My story is about beating the odds, learning to walk again and raising over £10,000 for the charity which supports the National Hospital. I feel so incredibly lucky as it could have ended so differently.
It all started in May 2007 when I suddenly had severe headaches one weekend. When they didn’t stop I saw my GP who said I had acute sinusitis. But when I was at work a few days later, I started to feel dizzy and shaky. An ambulance was called and I was rushed to hospital, where scans revealed I had a brain tumour. The night the hospital told me I was in complete shock, it was the last thing I could have imagined !
Luckily, I knew a neurologist and I asked him who he thought I should be referred to. He recommended Neil Kitchen at The National Hospital. It turned out that the type of tumour I had was a meningioma, a tumour in the protective membranes around the brain and spine (meninges). It turns out that around a quarter of brain tumours in adults are meningiomas and they’re more common in women than in men.
I was shocked by the news and scared by the thought of brain surgery. When I asked what would happen if I didn’t have surgery, he said I’d be likely to die within a year. It’s so frightening how life can suddenly change. Despite my fears, I felt sure that I was in good hands with Neil. He wasn’t what I expected a brain surgeon to be like − he was so down to earth, and when I saw how precisely he picked up his pen, I felt completely reassured!
On the 25 May I had a craniotomy, where they literally cut through the skull at the back of my head, rather like a boiled egg. It took eight hours, but they managed to remove the tumour and then replaced the piece of skull. After the op, I found out the tumour was very large, about 5cm across – and it had been pressing on the part of my brain that controls my leg movements. I soon discovered I couldn’t move my right leg and I was told I would need to learn to walk again with an intense programme of physiotherapy and occupational therapy (OT). I wouldn’t be going home to my two boys aged 11 and 8 anytime soon − it felt completely devastating.
It was a slow, painstaking process that took me three months, and I stayed in hospital the whole time. Each day I had sessions with the physios and OTs, who were so skilled. They estimated it would take 12 weeks to get me walking and they were spot on! They were also amazingly supportive and encouraging even when I was only trying to move a toe. When you think about brain tumours you automatically think about the surgeons, who are of course critical, but the physios and OTs are the hidden heroes, keeping you positive and motivated for weeks and months on end. It was gruelling, but also uplifting, thanks to them.
My birthday in July was fast approaching and I realised I would still be in hospital for it. So I came up with the idea to start a ‘birthday appeal’ from my hospital bed to help thank the amazing staff at the hospital. I got in touch with The National Brain Appeal – who helped talk me through the fundraising process. After that, I went full steam ahead and emailed all my friends, and asked them to forward the email to their friends, too. I could never have predicted how incredible the response would be: over £10,000 was donated within just four months. The money went towards the hospital’s Brain Suite – the UK’s first-ever interventional MRI operating theatre, which enables real-time scanning of the brain and spine during surgery for greater accuracy and improved safety.
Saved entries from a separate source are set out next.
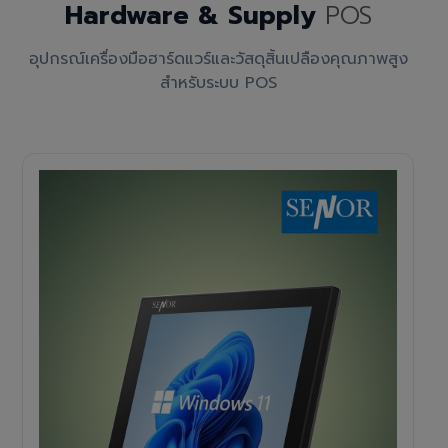
Hardware & Supply
POS
อุปกรณ์เครื่องมือฮาร์ดแวร์และวัสดุสิ้นเปลืองคุณภาพสูง
สำหรับระบบ POS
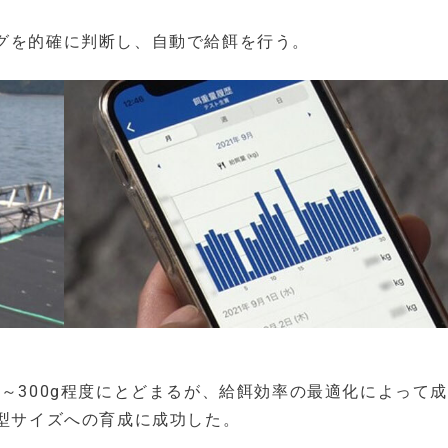
ングを的確に判断し、自動で給餌を行う。
0～300g程度にとどまるが、給餌効率の最適化によって
大型サイズへの育成に成功した。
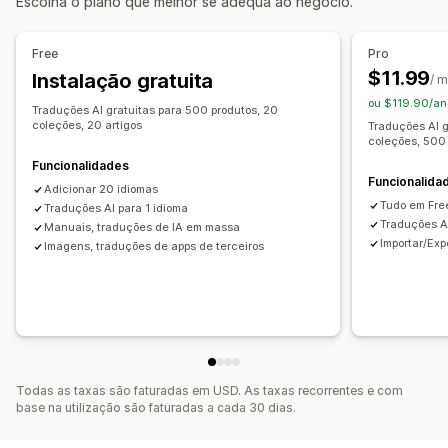
Escolha o plano que melhor se adequa ao negócio.
Tradução de idiomas
Tradução automática
Free
Pro
Traduções de sincronização automática
Tradução em lote
$11.99
Instalação gratuita
/ 
Tradução de imagens
Tradução manual
ou $119.90/an
Traduções AI gratuitas para 500 produtos, 20
Tradução de metacampos
Tradução de SEO
coleções, 20 artigos
Traduções AI g
coleções, 500 
Tradução de URL
Gestão de glossários
Funcionalidades
Redirecionamento automático
Comutador de idiomas
Funcionalida
Adicionar 20 idiomas
Design do comutador
Tudo em Fre
Traduções AI para 1 idioma
Traduções AI
Manuais, traduções de IA em massa
Importar/Exp
Imagens, traduções de apps de terceiros
Todas as taxas são faturadas em USD. As taxas recorrentes e com
base na utilização são faturadas a cada 30 dias.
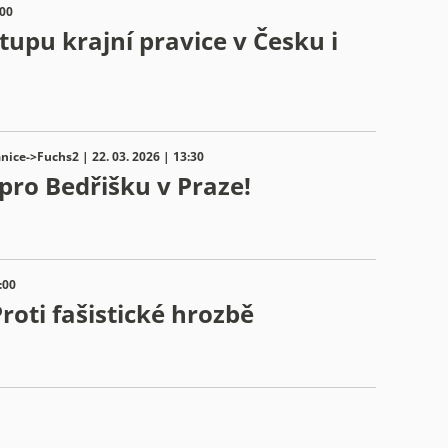
:00
upu krajní pravice v Česku i
nice->Fuchs2 | 22. 03. 2026 | 13:30
 pro Bedřišku v Praze!
:00
roti fašistické hrozbě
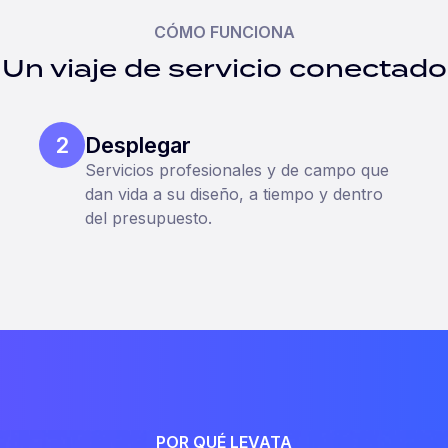
CÓMO FUNCIONA
Un viaje de servicio conectado
2
Desplegar
Servicios profesionales y de campo que
dan vida a su diseño, a tiempo y dentro
del presupuesto.
POR QUÉ LEVATA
It took two years before I was allowed to drive again, and I have a very slight limp in my right foot where I haven’t quite regained full flexibility, so I’ve had my car adapted to accommodate this. I go back to the hospital for annual scans to make sure the tumour doesn’t grow back. Initially I took medication to minimise the risk of seizures but after two years I didn’t need to take them any more. Since my tumour, I live such a full and active life. After a number of years I was even able to work full-time again in a busy ad agency. I even tried to ski again. I never in a million years thought that would have been possible after I was first told I had a brain tumour. It truly feels like a miracle to be blessed to have a second chance at life.